VertexCache question:

Started by
9 comments, last by Krohm 16 years, 11 months ago
Ok, I am considering makeing my own generic priming the vertex cacher (i.e. reorder triangle's to get the most out of a vertex cache of a GPU), but now i am wondering how the caching is decided when a cache hit occurs: is it really simple and dumb FIFO? i.e. regardless of cache hit the front vertex of the cache is dropped from the cache and the next vertex is placed at the back, this method might have that the same vertex is stored several times in the cache. or is it something brighter: if a cache hit occurs, that vertex is placed at the back of the cache and the verices that were newer than it are all pushed up. (so the front vertex gets dropped unless that was the vertex that caused the hit). I imagine that it is the second, but having no docs to really reference, does anyone know?
Close this Gamedev account, I have outgrown Gamedev.
Advertisement
From my understanding of it the post-T&L cache is an associative array; each group of vertex data which is stored has an id number assocated with it (thus why you need to use index'd data to get the most from it).

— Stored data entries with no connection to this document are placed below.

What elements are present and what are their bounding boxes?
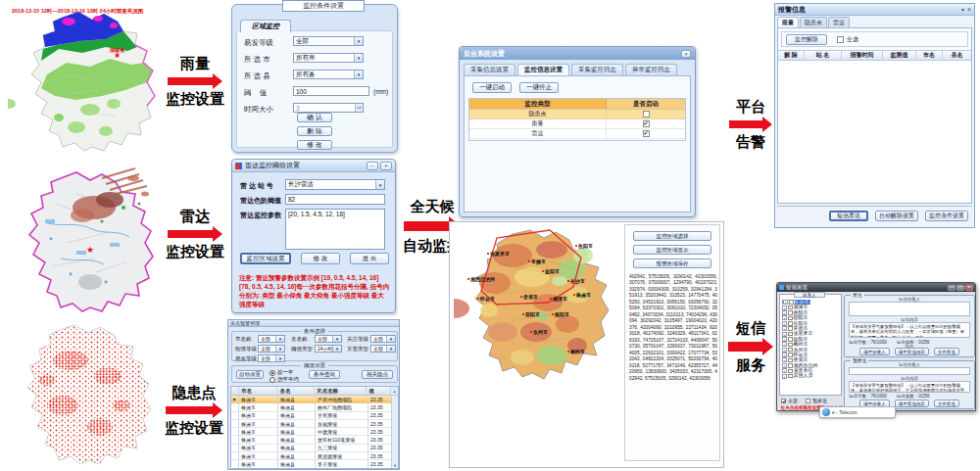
expand-icon[interactable]: + xyxy=(782,306,787,310)
select-all-checkbox[interactable]: 全选 xyxy=(837,35,858,44)
table-row[interactable]: 株洲市 株洲县 甘家滑坡 23.35 xyxy=(231,412,398,420)
presend-checkbox[interactable]: 预发送 xyxy=(806,398,827,403)
minimize-icon[interactable]: – xyxy=(367,162,378,170)
start-checkbox[interactable] xyxy=(643,111,650,118)
sms-recipients-box[interactable] xyxy=(849,302,970,316)
sms-recipients-box[interactable] xyxy=(849,367,970,375)
expand-icon[interactable]: + xyxy=(783,300,788,305)
threshold-type-select[interactable]: 24小时雨量▾ xyxy=(315,345,342,353)
checkbox-icon[interactable] xyxy=(788,358,793,363)
confirm-button[interactable]: 确 认 xyxy=(297,113,332,122)
file-send-button[interactable]: 文件发送 xyxy=(934,348,959,355)
prone-level-select[interactable]: 全部▾ xyxy=(258,354,285,362)
checkbox-icon[interactable] xyxy=(788,363,793,368)
exit-button[interactable]: 退 出 xyxy=(350,253,389,264)
close-icon[interactable]: × xyxy=(681,50,691,58)
auto-release-settings-button[interactable]: 自动解除设置 xyxy=(875,211,918,221)
maximize-icon[interactable]: □ xyxy=(956,285,964,291)
expand-icon[interactable]: + xyxy=(782,310,787,315)
expand-icon[interactable]: + xyxy=(782,332,787,337)
checkbox-icon[interactable] xyxy=(788,306,793,310)
scrollbar[interactable]: ▼ xyxy=(391,396,398,468)
sms-send-button[interactable]: 短信发送 xyxy=(829,211,868,221)
threshold-input[interactable]: 100 xyxy=(293,86,369,96)
close-icon[interactable]: × xyxy=(967,6,971,13)
modify-button[interactable]: 修 改 xyxy=(297,140,332,150)
table-row[interactable]: 株洲市 株洲县 九三滑坡 23.35 xyxy=(231,445,398,452)
close-icon[interactable]: × xyxy=(965,285,973,291)
tab-abnormal-log[interactable]: 异常监控日志 xyxy=(625,64,677,75)
minimize-icon[interactable]: – xyxy=(948,285,956,291)
sms-content-box[interactable]: 【省地质灾害气象预警短信】：以上站点雨量已达到预警阈值，请相关单位及时组织人员巡… xyxy=(849,322,970,338)
checkbox-icon[interactable] xyxy=(788,332,793,337)
related-points-button[interactable]: 相关隐点 xyxy=(362,370,393,379)
table-row[interactable]: 雨量 xyxy=(469,119,685,129)
table-row[interactable]: 株洲市 株洲县 龙军村110道滑坡 23.35 xyxy=(231,436,398,444)
sms-content-box[interactable]: 【省地质灾害气象预警短信】：以上站点雨量已达到预警阈值，请各单位做好值班值守，注… xyxy=(849,381,970,393)
clear-content-button[interactable]: 清空发送内容 xyxy=(895,400,929,407)
tab-collect-info[interactable]: 采集信息设置 xyxy=(464,64,515,75)
auto-set-button[interactable]: 自动设置 xyxy=(236,370,264,379)
checkbox-icon[interactable] xyxy=(788,310,793,315)
tab-monitor-info[interactable]: 监控信息设置 xyxy=(517,64,569,75)
start-checkbox[interactable] xyxy=(643,130,650,137)
disaster-type-select[interactable]: 全部▾ xyxy=(370,345,396,353)
danger-level-select[interactable]: 全部▾ xyxy=(258,345,285,353)
modify-button[interactable]: 修 改 xyxy=(301,253,340,264)
monitor-params-textarea[interactable]: [20, 1.5, 4.5, 12, 16] xyxy=(285,209,385,250)
tab-radar[interactable]: 雷达 xyxy=(828,17,850,27)
monitor-region-button[interactable]: 监控区域设置 xyxy=(240,253,291,264)
table-row[interactable]: ▶ 株洲市 株洲县 严家冲地面塌陷 23.35 xyxy=(231,396,398,403)
start-all-button[interactable]: 一键启动 xyxy=(472,82,512,93)
table-row[interactable]: 株洲市 株洲县 曲线厂地面塌陷 23.35 xyxy=(231,403,398,411)
release-monitor-button[interactable]: 监控解除 xyxy=(786,34,827,45)
expand-icon[interactable]: + xyxy=(782,368,787,373)
attention-level-select[interactable]: 全部▾ xyxy=(370,335,396,343)
expand-icon[interactable]: + xyxy=(782,342,787,347)
radio-yearly-avg[interactable]: 历年平均 xyxy=(270,376,299,383)
checkbox-icon[interactable] xyxy=(788,343,793,348)
expand-icon[interactable]: + xyxy=(782,363,787,368)
checkbox-icon[interactable] xyxy=(788,326,793,331)
color-threshold-input[interactable]: 82 xyxy=(285,194,385,205)
clear-content-button[interactable]: 清空发送内容 xyxy=(895,348,929,355)
tree-item[interactable]: +其他人员 xyxy=(782,373,839,378)
tab-region-monitor[interactable]: 区域监控 xyxy=(240,20,291,32)
expand-icon[interactable]: + xyxy=(782,321,787,326)
checkbox-icon[interactable] xyxy=(788,348,793,353)
expand-icon[interactable]: + xyxy=(782,315,787,320)
radar-station-select[interactable]: 长沙雷达▾ xyxy=(285,179,385,190)
tab-collect-log[interactable]: 采集监控日志 xyxy=(571,64,623,75)
table-row[interactable]: 株洲市 株洲县 黄泥塘滑坡 23.35 xyxy=(231,452,398,460)
pin-icon[interactable]: ▾ xyxy=(961,6,964,13)
delete-button[interactable]: 删 除 xyxy=(297,126,332,136)
expand-icon[interactable]: + xyxy=(782,374,787,379)
tab-hazard-point[interactable]: 隐患点 xyxy=(800,17,827,27)
expand-icon[interactable]: + xyxy=(782,326,787,331)
checkbox-icon[interactable] xyxy=(788,369,793,374)
condition-query-button[interactable]: 条件查询 xyxy=(309,370,340,379)
select-all-checkbox[interactable]: 全选 xyxy=(781,398,798,403)
taskbar-badge[interactable]: e - Telecom xyxy=(819,406,896,418)
file-send-button[interactable]: 文件发送 xyxy=(934,400,959,407)
monitor-condition-settings-button[interactable]: 监控条件设置 xyxy=(925,211,968,221)
tab-rain[interactable]: 雨量 xyxy=(777,17,799,27)
risk-level-select[interactable]: 全部▾ xyxy=(293,36,364,46)
table-row[interactable]: 雷达 xyxy=(469,129,685,139)
contacts-tab[interactable]: 联系人 xyxy=(794,292,825,298)
tree-item[interactable]: +长沙市 xyxy=(782,300,810,305)
checkbox-icon[interactable] xyxy=(788,321,793,326)
radio-prev-year[interactable]: 前一年 xyxy=(270,369,294,376)
checkbox-icon[interactable] xyxy=(789,300,794,305)
table-row[interactable]: 隐患点 xyxy=(469,110,685,119)
checkbox-icon[interactable] xyxy=(788,374,793,379)
expand-icon[interactable]: + xyxy=(782,353,787,357)
expand-icon[interactable]: + xyxy=(782,357,787,362)
county-name-select[interactable]: 全部▾ xyxy=(315,335,342,343)
monitor-region-select-button[interactable]: 监控区域选择 xyxy=(633,231,711,241)
close-icon[interactable]: × xyxy=(380,162,392,170)
start-checkbox[interactable] xyxy=(643,120,650,127)
scroll-up-icon[interactable]: ▲ xyxy=(391,387,398,395)
checkbox-icon[interactable] xyxy=(788,337,793,342)
alert-region-save-button[interactable]: 预警区域保存 xyxy=(633,259,711,268)
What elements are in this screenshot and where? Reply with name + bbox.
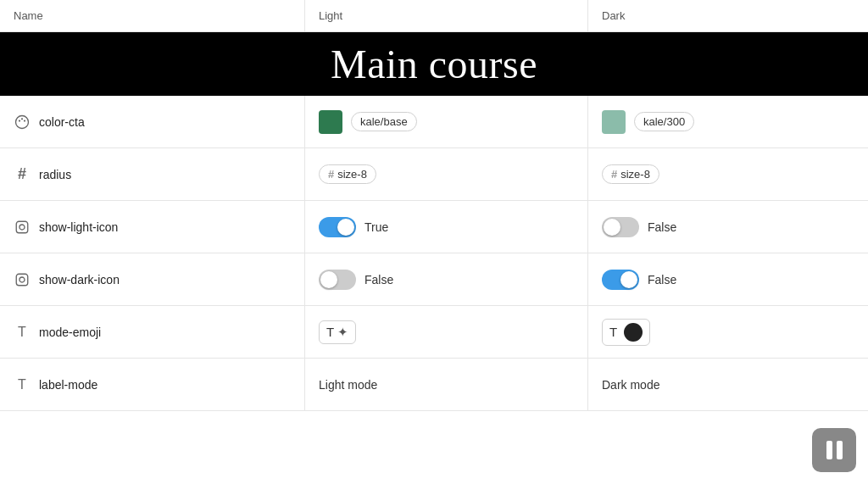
dark-cell-color-cta: kale/300 [588,96,868,147]
svg-point-7 [19,277,25,282]
svg-point-0 [16,115,29,128]
row-label-label-mode: label-mode [39,378,97,392]
name-cell-show-dark-icon: show-dark-icon [0,253,305,305]
table-row: color-cta kale/base kale/300 [0,96,868,148]
dark-cell-label-mode: Dark mode [588,359,868,410]
banner-title: Main course [331,41,537,87]
color-swatch-dark [602,110,626,134]
table-row: # radius # size-8 # size-8 [0,148,868,201]
dark-cell-radius: # size-8 [588,148,868,200]
name-cell-show-light-icon: show-light-icon [0,201,305,253]
radius-tag-dark: # size-8 [602,164,659,184]
light-cell-show-light-icon: True [305,201,588,253]
light-cell-color-cta: kale/base [305,96,588,147]
row-label-show-light-icon: show-light-icon [39,220,118,234]
dark-cell-show-light-icon: False [588,201,868,253]
toggle-show-light-light[interactable] [319,217,356,237]
toggle-label-show-dark-dark: False [648,273,676,287]
row-label-radius: radius [39,168,71,181]
text-type-icon-2: T [14,376,31,393]
header-dark: Dark [588,0,868,31]
table-row: show-light-icon True False [0,201,868,253]
dark-cell-mode-emoji: T [588,306,868,358]
svg-rect-4 [16,221,28,233]
toggle-label-show-dark-light: False [364,273,393,287]
circle-dot-icon [14,219,31,236]
svg-point-1 [19,120,20,121]
banner: Main course [0,32,868,96]
label-mode-dark: Dark mode [602,378,659,392]
table-row: show-dark-icon False False [0,253,868,306]
name-cell-mode-emoji: T mode-emoji [0,306,305,358]
hash-icon: # [14,166,31,183]
emoji-chip-light: T ✦ [319,320,356,344]
name-cell-radius: # radius [0,148,305,200]
light-cell-show-dark-icon: False [305,253,588,305]
dark-cell-show-dark-icon: False [588,253,868,305]
emoji-chip-dark: T [602,319,650,346]
radius-tag-light: # size-8 [319,164,376,184]
row-label-mode-emoji: mode-emoji [39,325,101,339]
palette-icon [14,114,31,131]
tag-chip-dark: kale/300 [634,112,694,131]
row-label-color-cta: color-cta [39,115,85,129]
svg-point-2 [21,118,23,120]
label-mode-light: Light mode [319,378,377,392]
toggle-show-dark-light[interactable] [319,270,356,290]
dark-circle [624,323,643,342]
color-swatch-light [319,110,342,134]
text-type-icon: T [14,324,31,341]
header-name: Name [0,0,305,31]
row-label-show-dark-icon: show-dark-icon [39,273,120,287]
svg-point-5 [19,225,25,230]
pause-button[interactable] [812,428,856,472]
toggle-show-dark-dark[interactable] [602,270,639,290]
name-cell-label-mode: T label-mode [0,359,305,410]
toggle-label-show-light-dark: False [648,220,676,234]
circle-dot-icon-2 [14,271,31,288]
header-light: Light [305,0,588,31]
svg-rect-6 [16,274,28,286]
light-cell-label-mode: Light mode [305,359,588,410]
name-cell-color-cta: color-cta [0,96,305,147]
toggle-label-show-light-light: True [364,220,388,234]
table-header: Name Light Dark [0,0,868,32]
toggle-show-light-dark[interactable] [602,217,639,237]
pause-icon [826,441,843,459]
table-row: T label-mode Light mode Dark mode [0,359,868,411]
table-row: T mode-emoji T ✦ T [0,306,868,359]
light-cell-mode-emoji: T ✦ [305,306,588,358]
sun-symbol: ✦ [337,325,348,340]
svg-point-3 [24,120,25,121]
tag-chip-light: kale/base [351,112,417,131]
light-cell-radius: # size-8 [305,148,588,200]
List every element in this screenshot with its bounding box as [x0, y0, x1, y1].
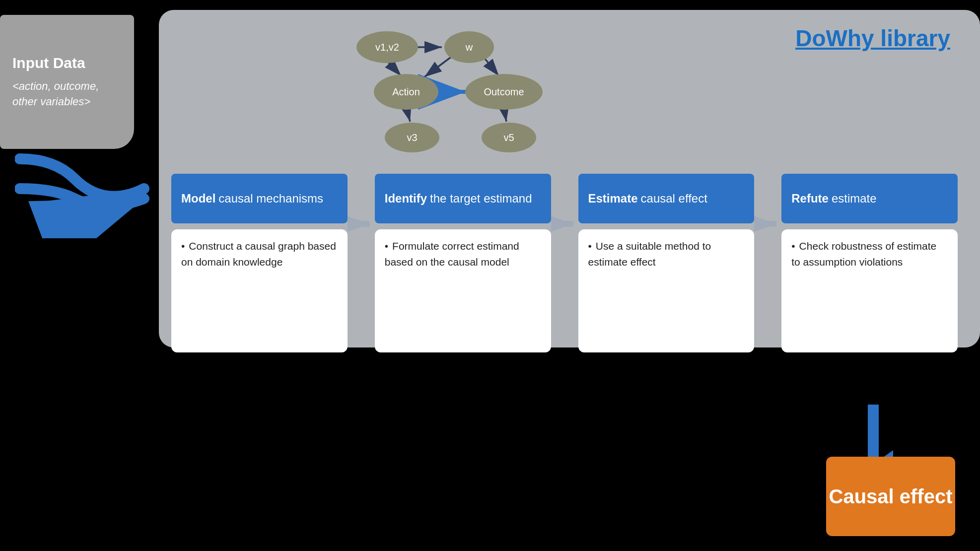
step-refute-header: Refute estimate: [781, 174, 958, 223]
causal-effect-text: Causal effect: [829, 484, 953, 508]
step-estimate-body-text: Use a suitable method to estimate effect: [588, 238, 745, 270]
svg-text:v5: v5: [503, 132, 514, 143]
step-refute-body: Check robustness of estimate to assumpti…: [781, 229, 958, 352]
graph-area: v1,v2 w Action Outcome v3 v5: [328, 22, 556, 156]
svg-line-6: [424, 55, 454, 77]
input-data-box: Input Data <action, outcome, other varia…: [0, 15, 134, 149]
step-model-body-text: Construct a causal graph based on domain…: [181, 238, 338, 270]
step-estimate-bold: Estimate: [588, 191, 638, 206]
step-identify-header: Identify the target estimand: [375, 174, 551, 223]
causal-graph-svg: v1,v2 w Action Outcome v3 v5: [328, 22, 556, 156]
step-refute-rest: estimate: [832, 191, 877, 206]
step-model: Model causal mechanisms Construct a caus…: [171, 174, 348, 352]
input-data-subtitle: <action, outcome, other variables>: [12, 79, 122, 110]
step-identify-bold: Identify: [385, 191, 427, 206]
step-refute: Refute estimate Check robustness of esti…: [781, 174, 958, 352]
step-estimate: Estimate causal effect Use a suitable me…: [578, 174, 755, 352]
svg-text:Outcome: Outcome: [484, 86, 524, 97]
arrow-svg-3: [754, 211, 781, 236]
step-model-rest: causal mechanisms: [218, 191, 323, 206]
step-identify-body: Formulate correct estimand based on the …: [375, 229, 551, 352]
step-model-bold: Model: [181, 191, 215, 206]
step-identify-body-text: Formulate correct estimand based on the …: [385, 238, 541, 270]
dowhy-title: DoWhy library: [795, 25, 950, 52]
input-data-title: Input Data: [12, 55, 122, 71]
svg-text:Action: Action: [392, 86, 420, 97]
step-refute-bold: Refute: [791, 191, 829, 206]
arrow-1-2: [348, 193, 375, 236]
arrow-3-4: [754, 193, 781, 236]
step-model-body: Construct a causal graph based on domain…: [171, 229, 348, 352]
step-refute-body-text: Check robustness of estimate to assumpti…: [791, 238, 948, 270]
step-estimate-header: Estimate causal effect: [578, 174, 755, 223]
svg-text:w: w: [465, 42, 473, 53]
svg-text:v1,v2: v1,v2: [375, 42, 399, 53]
arrow-2-3: [551, 193, 578, 236]
step-identify: Identify the target estimand Formulate c…: [375, 174, 551, 352]
svg-line-3: [387, 61, 401, 76]
svg-line-9: [504, 108, 506, 122]
step-estimate-rest: causal effect: [641, 191, 707, 206]
arrow-svg-1: [348, 211, 375, 236]
step-identify-rest: the target estimand: [430, 191, 532, 206]
step-estimate-body: Use a suitable method to estimate effect: [578, 229, 755, 352]
step-model-header: Model causal mechanisms: [171, 174, 348, 223]
causal-effect-box: Causal effect: [826, 457, 955, 536]
arrow-svg-2: [551, 211, 578, 236]
svg-text:v3: v3: [407, 132, 417, 143]
input-arrow-svg: [15, 149, 164, 238]
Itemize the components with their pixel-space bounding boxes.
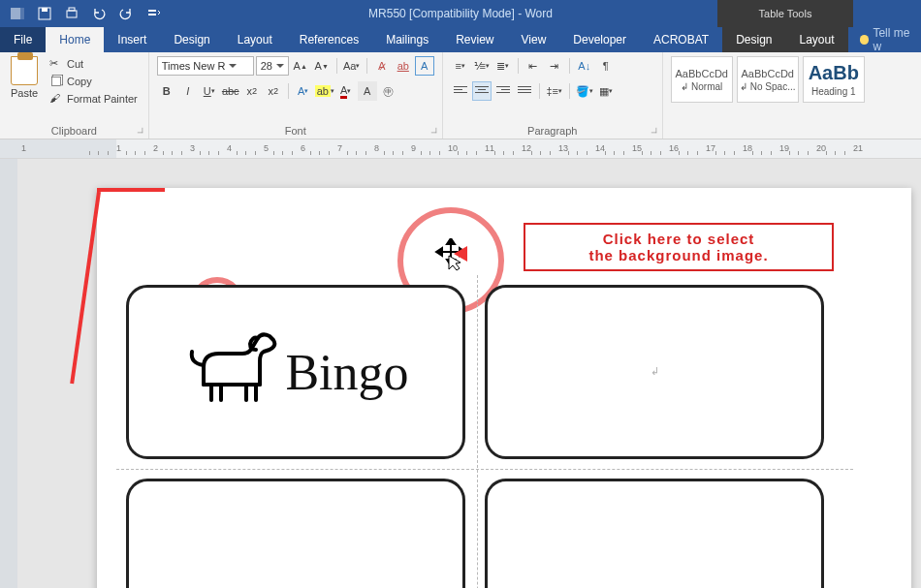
paste-button[interactable]: Paste: [8, 56, 41, 107]
label-cell-1-text: Bingo: [285, 344, 408, 401]
underline-button[interactable]: U▾: [200, 81, 219, 101]
tab-design[interactable]: Design: [160, 27, 223, 52]
grow-font-button[interactable]: A▲: [291, 56, 310, 76]
tab-acrobat[interactable]: ACROBAT: [640, 27, 722, 52]
change-case-button[interactable]: Aa▾: [342, 56, 362, 76]
group-font: Times New R 28 A▲ A▼ Aa▾ A̷ ab A B I U▾ …: [149, 52, 443, 139]
text-effects-button[interactable]: A▾: [294, 81, 313, 101]
print-preview-icon[interactable]: [60, 3, 83, 24]
tab-mailings[interactable]: Mailings: [372, 27, 442, 52]
style-normal-label: ↲ Normal: [681, 81, 722, 92]
show-marks-button[interactable]: ¶: [596, 56, 616, 76]
italic-button[interactable]: I: [178, 81, 198, 101]
justify-icon: [518, 86, 531, 96]
decrease-indent-button[interactable]: ⇤: [524, 56, 543, 76]
ruler-label: 12: [522, 143, 531, 153]
ruler-label: 16: [669, 143, 679, 153]
tab-view[interactable]: View: [508, 27, 560, 52]
tab-home[interactable]: Home: [46, 27, 104, 52]
tab-developer[interactable]: Developer: [559, 27, 640, 52]
bold-button[interactable]: B: [157, 81, 176, 101]
bullets-button[interactable]: ≡▾: [451, 56, 470, 76]
word-icon[interactable]: [6, 3, 29, 24]
clear-formatting-button[interactable]: A̷: [372, 56, 392, 76]
ruler-label: 3: [190, 143, 195, 153]
superscript-button[interactable]: x2: [264, 81, 283, 101]
annotation-callout-top: Click here to select the background imag…: [524, 223, 834, 271]
line-spacing-button[interactable]: ‡≡▾: [545, 81, 564, 101]
cut-button[interactable]: ✂Cut: [47, 56, 141, 72]
label-cell-3[interactable]: [126, 479, 465, 588]
style-heading1[interactable]: AaBb Heading 1: [803, 56, 865, 103]
align-right-button[interactable]: [493, 81, 513, 101]
phonetic-guide-button[interactable]: ab: [394, 56, 413, 76]
shading-button[interactable]: 🪣▾: [575, 81, 594, 101]
tab-references[interactable]: References: [286, 27, 372, 52]
brush-icon: 🖌: [49, 92, 63, 106]
horizontal-ruler[interactable]: 1123456789101112131415161718192021: [0, 139, 921, 159]
style-normal[interactable]: AaBbCcDd ↲ Normal: [671, 56, 733, 103]
align-left-icon: [454, 86, 467, 96]
shrink-font-button[interactable]: A▼: [312, 56, 332, 76]
font-color-button[interactable]: A▾: [336, 81, 356, 101]
ruler-label: 18: [743, 143, 752, 153]
page[interactable]: Click here to select the background imag…: [97, 188, 911, 588]
copy-icon: [51, 77, 61, 86]
quick-access-toolbar: [0, 3, 165, 24]
group-styles: AaBbCcDd ↲ Normal AaBbCcDd ↲ No Spac... …: [663, 52, 921, 139]
copy-button[interactable]: Copy: [47, 74, 141, 89]
document-canvas[interactable]: Click here to select the background imag…: [0, 159, 921, 588]
redo-icon[interactable]: [114, 3, 138, 24]
tell-me-search[interactable]: Tell me w: [860, 27, 921, 52]
dog-clipart-icon: [182, 328, 279, 416]
copy-label: Copy: [67, 76, 92, 87]
subscript-button[interactable]: x2: [242, 81, 262, 101]
save-icon[interactable]: [33, 3, 56, 24]
tab-layout[interactable]: Layout: [224, 27, 286, 52]
group-paragraph: ≡▾ ⅟≡▾ ≣▾ ⇤ ⇥ A↓ ¶ ‡≡▾ 🪣▾ ▦▾: [443, 52, 663, 139]
char-shading-button[interactable]: A: [358, 81, 377, 101]
ruler-label: 14: [595, 143, 605, 153]
enclose-char-button[interactable]: ㊥: [379, 81, 398, 101]
label-cell-2[interactable]: ↲: [485, 285, 824, 459]
font-size-combo[interactable]: 28: [256, 56, 289, 76]
highlight-button[interactable]: ab▾: [315, 81, 334, 101]
style-normal-preview: AaBbCcDd: [676, 68, 728, 79]
sort-button[interactable]: A↓: [575, 56, 594, 76]
align-left-button[interactable]: [451, 81, 470, 101]
style-heading1-preview: AaBb: [809, 62, 859, 84]
align-center-button[interactable]: [472, 81, 492, 101]
ruler-label: 20: [816, 143, 826, 153]
character-border-button[interactable]: A: [415, 56, 434, 76]
multilevel-list-button[interactable]: ≣▾: [493, 56, 513, 76]
svg-rect-4: [67, 11, 77, 17]
paragraph-mark-icon: ↲: [488, 365, 821, 378]
style-no-spacing[interactable]: AaBbCcDd ↲ No Spac...: [737, 56, 799, 103]
strikethrough-button[interactable]: abc: [221, 81, 240, 101]
annotation-top-line1: Click here to select: [535, 231, 822, 247]
annotation-top-line2: the background image.: [535, 247, 822, 263]
borders-button[interactable]: ▦▾: [596, 81, 616, 101]
label-cell-1[interactable]: Bingo: [126, 285, 465, 459]
tab-review[interactable]: Review: [442, 27, 507, 52]
tab-insert[interactable]: Insert: [104, 27, 160, 52]
title-bar: MR550 [Compatibility Mode] - Word Table …: [0, 0, 921, 27]
vertical-ruler-gutter: [0, 159, 17, 588]
font-name-combo[interactable]: Times New R: [157, 56, 254, 76]
format-painter-label: Format Painter: [67, 93, 138, 105]
tab-table-design[interactable]: Design: [722, 27, 785, 52]
numbering-button[interactable]: ⅟≡▾: [472, 56, 492, 76]
tab-table-layout[interactable]: Layout: [786, 27, 848, 52]
increase-indent-button[interactable]: ⇥: [545, 56, 564, 76]
qat-customize-icon[interactable]: [142, 3, 165, 24]
ruler-label: 7: [337, 143, 342, 153]
scissors-icon: ✂: [49, 57, 63, 71]
format-painter-button[interactable]: 🖌Format Painter: [47, 91, 141, 107]
label-cell-4[interactable]: [485, 479, 824, 588]
style-nospacing-label: ↲ No Spac...: [740, 81, 795, 92]
annotation-arrowhead-top: [446, 246, 467, 262]
justify-button[interactable]: [515, 81, 534, 101]
undo-icon[interactable]: [87, 3, 111, 24]
tab-file[interactable]: File: [0, 27, 46, 52]
ruler-label: 5: [264, 143, 269, 153]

When each vertex arrives to be transformed the id number is compared with the ids in the cache; if there is a match then the cached data is used, otherwise the data is transformed and the oldest data in the cache is over written.

Basically, to aid caching you need to index/order the data in such a way that you can get maximal reusage of the data in a small number of vertex submissions.
I figured it would be associative, what I am asking is this, how does it decide what to dump from the cache, so for example, lets say the cache size is 6 thingies (lets call them A[0], A[1], .. A[6])... lets label what is inside them associatively, i.e. what vertex index is in the cache. so lets say the cahce is storing:

A[0]=a, A[1]=b, A[2]=c, A[3]=d, A[4]=e, A[5]=f, i.e. A stores the post TnL value for the vertex at VertexArray[ A ]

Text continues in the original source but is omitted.